[Records drawn from a dataset]
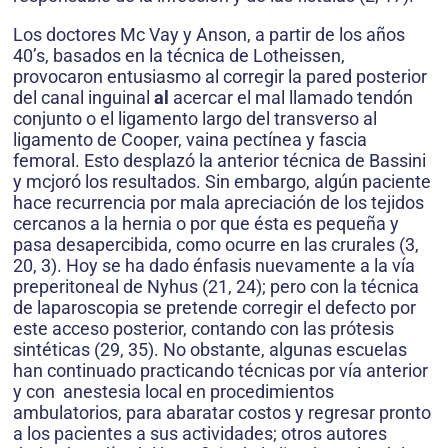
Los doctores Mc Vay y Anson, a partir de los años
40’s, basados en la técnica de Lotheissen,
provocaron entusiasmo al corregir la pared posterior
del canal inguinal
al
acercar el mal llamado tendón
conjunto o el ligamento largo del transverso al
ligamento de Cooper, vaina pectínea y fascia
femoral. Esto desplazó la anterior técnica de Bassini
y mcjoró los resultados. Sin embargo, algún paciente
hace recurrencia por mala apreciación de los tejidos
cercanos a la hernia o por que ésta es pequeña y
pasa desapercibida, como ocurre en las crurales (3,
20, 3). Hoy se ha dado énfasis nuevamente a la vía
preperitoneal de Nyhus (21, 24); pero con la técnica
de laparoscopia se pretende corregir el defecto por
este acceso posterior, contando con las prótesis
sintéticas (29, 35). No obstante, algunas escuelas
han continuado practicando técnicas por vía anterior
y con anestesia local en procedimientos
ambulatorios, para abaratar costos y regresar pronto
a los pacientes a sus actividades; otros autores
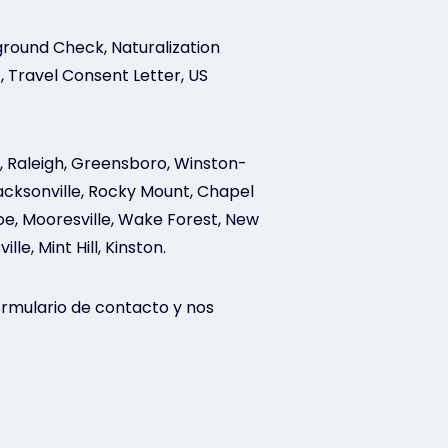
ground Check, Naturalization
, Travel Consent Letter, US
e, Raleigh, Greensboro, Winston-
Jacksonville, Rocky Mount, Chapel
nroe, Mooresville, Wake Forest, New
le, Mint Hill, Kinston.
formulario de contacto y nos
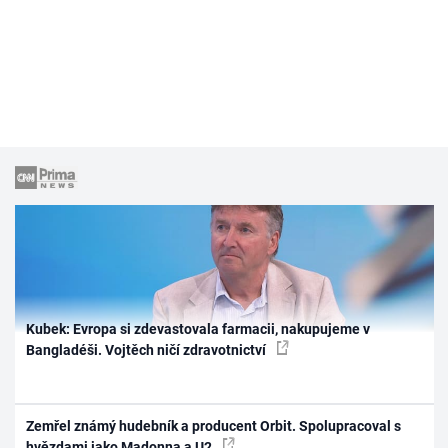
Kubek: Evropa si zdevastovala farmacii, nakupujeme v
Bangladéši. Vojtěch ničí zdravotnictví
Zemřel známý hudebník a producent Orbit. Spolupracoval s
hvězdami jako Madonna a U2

---

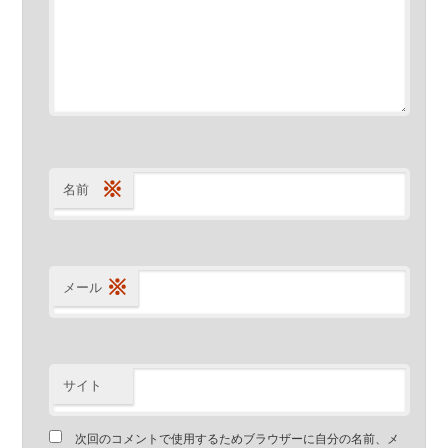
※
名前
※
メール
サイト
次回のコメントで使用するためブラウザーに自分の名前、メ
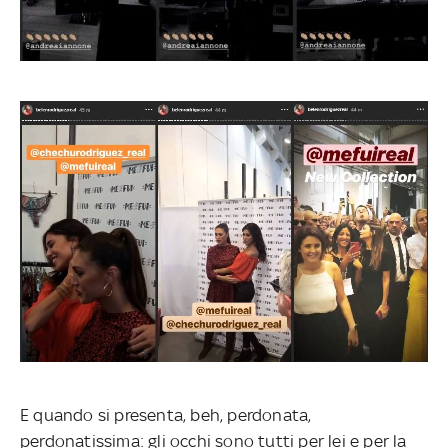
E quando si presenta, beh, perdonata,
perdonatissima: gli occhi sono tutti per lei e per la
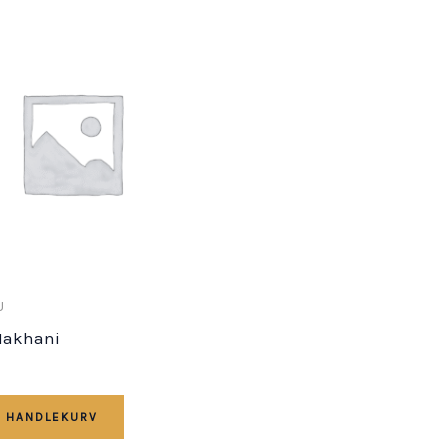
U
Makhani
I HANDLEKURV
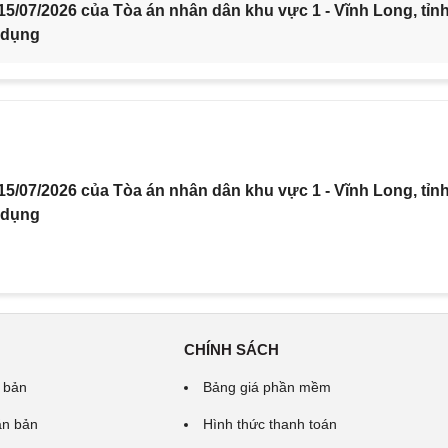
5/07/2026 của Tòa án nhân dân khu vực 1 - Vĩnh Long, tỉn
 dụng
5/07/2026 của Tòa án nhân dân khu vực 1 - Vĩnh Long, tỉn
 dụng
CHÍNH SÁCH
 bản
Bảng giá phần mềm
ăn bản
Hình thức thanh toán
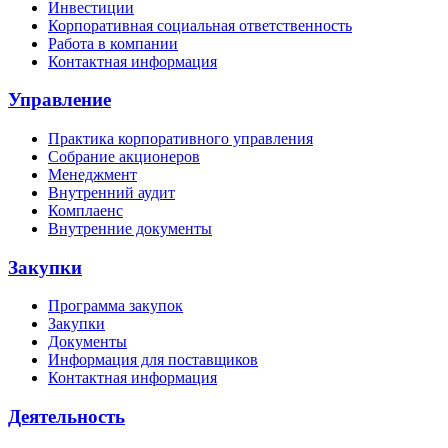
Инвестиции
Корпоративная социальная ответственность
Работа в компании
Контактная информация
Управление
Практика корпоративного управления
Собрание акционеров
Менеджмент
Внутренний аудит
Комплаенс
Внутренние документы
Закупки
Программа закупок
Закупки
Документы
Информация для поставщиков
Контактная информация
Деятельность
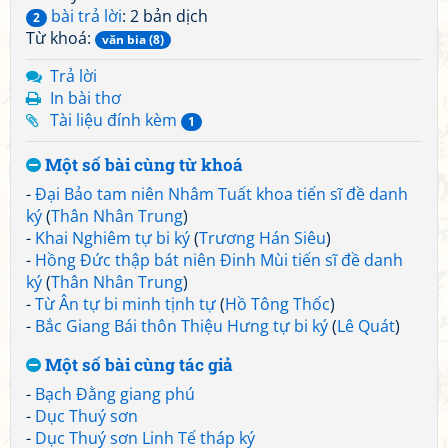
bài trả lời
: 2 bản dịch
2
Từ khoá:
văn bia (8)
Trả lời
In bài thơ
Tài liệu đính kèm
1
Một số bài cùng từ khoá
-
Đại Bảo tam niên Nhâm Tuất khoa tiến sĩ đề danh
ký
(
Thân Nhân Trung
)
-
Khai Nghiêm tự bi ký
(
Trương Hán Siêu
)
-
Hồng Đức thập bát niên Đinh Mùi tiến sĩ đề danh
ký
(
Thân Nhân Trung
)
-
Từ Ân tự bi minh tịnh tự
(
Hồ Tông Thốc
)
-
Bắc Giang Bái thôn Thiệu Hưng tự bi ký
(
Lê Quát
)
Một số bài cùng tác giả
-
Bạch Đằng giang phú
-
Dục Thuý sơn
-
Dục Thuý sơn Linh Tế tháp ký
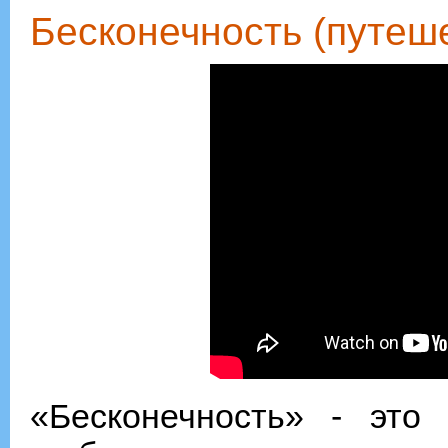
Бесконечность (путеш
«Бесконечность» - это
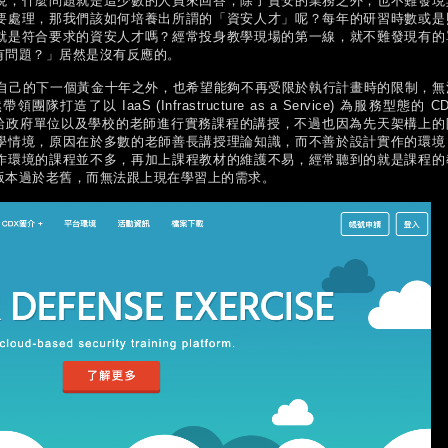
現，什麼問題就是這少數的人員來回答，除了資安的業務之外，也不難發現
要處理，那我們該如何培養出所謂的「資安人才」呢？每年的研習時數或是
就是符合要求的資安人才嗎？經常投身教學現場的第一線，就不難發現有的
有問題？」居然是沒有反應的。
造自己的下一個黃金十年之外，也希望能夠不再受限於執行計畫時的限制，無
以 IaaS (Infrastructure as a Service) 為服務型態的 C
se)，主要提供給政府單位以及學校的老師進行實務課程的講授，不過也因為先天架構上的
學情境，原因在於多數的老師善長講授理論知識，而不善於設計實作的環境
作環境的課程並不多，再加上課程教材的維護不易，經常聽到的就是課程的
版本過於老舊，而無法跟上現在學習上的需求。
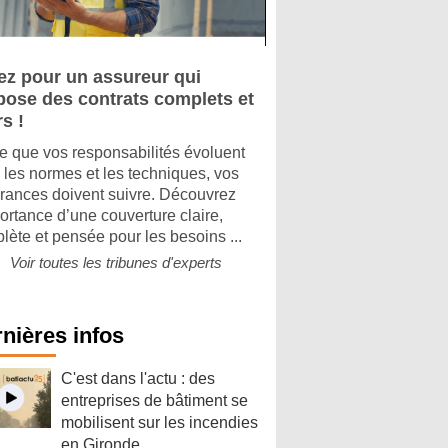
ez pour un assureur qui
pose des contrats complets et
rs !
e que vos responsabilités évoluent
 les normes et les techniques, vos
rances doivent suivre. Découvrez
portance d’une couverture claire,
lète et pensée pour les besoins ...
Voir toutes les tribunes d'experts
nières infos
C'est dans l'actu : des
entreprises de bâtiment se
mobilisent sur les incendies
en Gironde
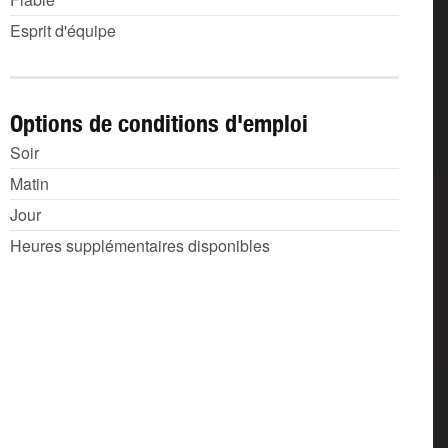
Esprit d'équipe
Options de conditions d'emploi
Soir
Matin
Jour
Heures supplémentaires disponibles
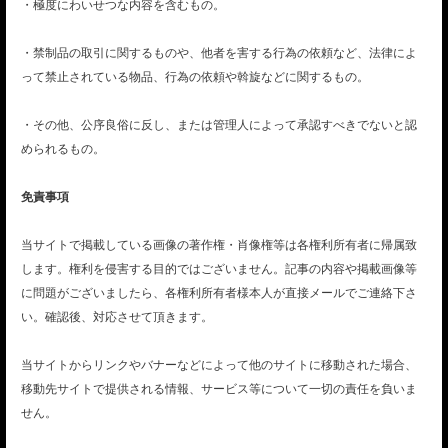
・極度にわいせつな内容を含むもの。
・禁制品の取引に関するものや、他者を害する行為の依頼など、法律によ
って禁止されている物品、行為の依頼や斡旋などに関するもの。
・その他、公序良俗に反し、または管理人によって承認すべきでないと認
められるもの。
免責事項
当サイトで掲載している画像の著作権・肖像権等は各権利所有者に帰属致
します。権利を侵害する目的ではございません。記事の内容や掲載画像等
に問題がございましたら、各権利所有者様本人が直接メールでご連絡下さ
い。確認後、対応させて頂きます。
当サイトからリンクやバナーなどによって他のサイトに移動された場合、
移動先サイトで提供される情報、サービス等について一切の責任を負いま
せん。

---

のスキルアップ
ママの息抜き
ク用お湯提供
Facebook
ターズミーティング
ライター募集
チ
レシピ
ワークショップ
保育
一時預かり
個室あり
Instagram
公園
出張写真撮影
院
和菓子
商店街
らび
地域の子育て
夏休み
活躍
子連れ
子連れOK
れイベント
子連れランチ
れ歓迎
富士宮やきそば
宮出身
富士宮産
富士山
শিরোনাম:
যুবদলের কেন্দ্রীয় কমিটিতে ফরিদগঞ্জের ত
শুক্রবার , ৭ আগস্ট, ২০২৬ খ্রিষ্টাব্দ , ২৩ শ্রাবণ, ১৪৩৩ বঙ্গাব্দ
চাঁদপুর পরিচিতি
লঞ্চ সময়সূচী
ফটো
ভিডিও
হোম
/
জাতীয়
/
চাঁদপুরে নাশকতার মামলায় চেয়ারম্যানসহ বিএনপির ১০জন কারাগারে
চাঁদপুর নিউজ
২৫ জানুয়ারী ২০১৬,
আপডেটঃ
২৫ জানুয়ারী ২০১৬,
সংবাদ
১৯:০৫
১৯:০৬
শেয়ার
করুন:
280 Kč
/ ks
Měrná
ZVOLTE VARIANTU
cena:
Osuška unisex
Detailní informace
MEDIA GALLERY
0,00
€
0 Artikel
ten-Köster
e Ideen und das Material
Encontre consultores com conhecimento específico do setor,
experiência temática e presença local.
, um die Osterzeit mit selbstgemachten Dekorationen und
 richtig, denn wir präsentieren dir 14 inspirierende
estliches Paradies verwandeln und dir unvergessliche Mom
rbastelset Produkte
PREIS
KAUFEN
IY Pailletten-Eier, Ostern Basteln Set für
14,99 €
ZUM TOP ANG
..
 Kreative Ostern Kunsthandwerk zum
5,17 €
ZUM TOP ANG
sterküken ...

** Exercise **
Select every line of the records holding the string "pour".

** Solution for this problem **
ez pour un assureur qui
lète et pensée pour les besoins ...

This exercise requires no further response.